_Action item_
Please reproduce, exactly and in full, the lines from the one containing "ماهو الفرق بين IaaS وPaaS وSaaS وكيف" to the end of the material below.

_Listed records_
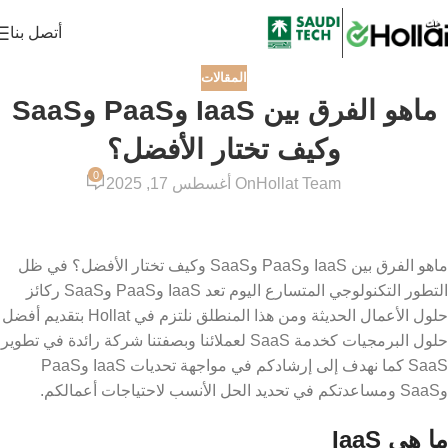
أتصل بنا
المقالات
ماهو الفرق بين IaaS وPaaS وSaaS
وكيف تختار الأفضل؟
0
Hollat Team
On أغسطس 17, 2025
ماهو الفرق بين IaaS وPaaS وSaaS وكيف تختار الأفضل؟ في ظل
التطور التكنولوجي المتسارع اليوم تعد IaaS وPaaS وSaaS ركائز
حلول الأعمال الحديثة ومن هذا المنطلق نلتزم في Hollat بتقديم أفضل
حلول البرمجيات كخدمة SaaS لعملائنا وبصفتنا شركة رائدة في تطوير
SaaS كما نهدف إلى إرشادكم في مواجهة تحديات IaaS وPaaS
وSaaS ومساعدتكم في تحديد الحل الأنسب لاحتياجات أعمالكم.
ما هي IaaS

_Answer to this exercise_
ماهو الفرق بين IaaS وPaaS وSaaS وكيف تختار الأفضل؟ في ظل
التطور التكنولوجي المتسارع اليوم تعد IaaS وPaaS وSaaS ركائز
حلول الأعمال الحديثة ومن هذا المنطلق نلتزم في Hollat بتقديم أفضل
حلول البرمجيات كخدمة SaaS لعملائنا وبصفتنا شركة رائدة في تطوير
SaaS كما نهدف إلى إرشادكم في مواجهة تحديات IaaS وPaaS
وSaaS ومساعدتكم في تحديد الحل الأنسب لاحتياجات أعمالكم.
ما هي IaaS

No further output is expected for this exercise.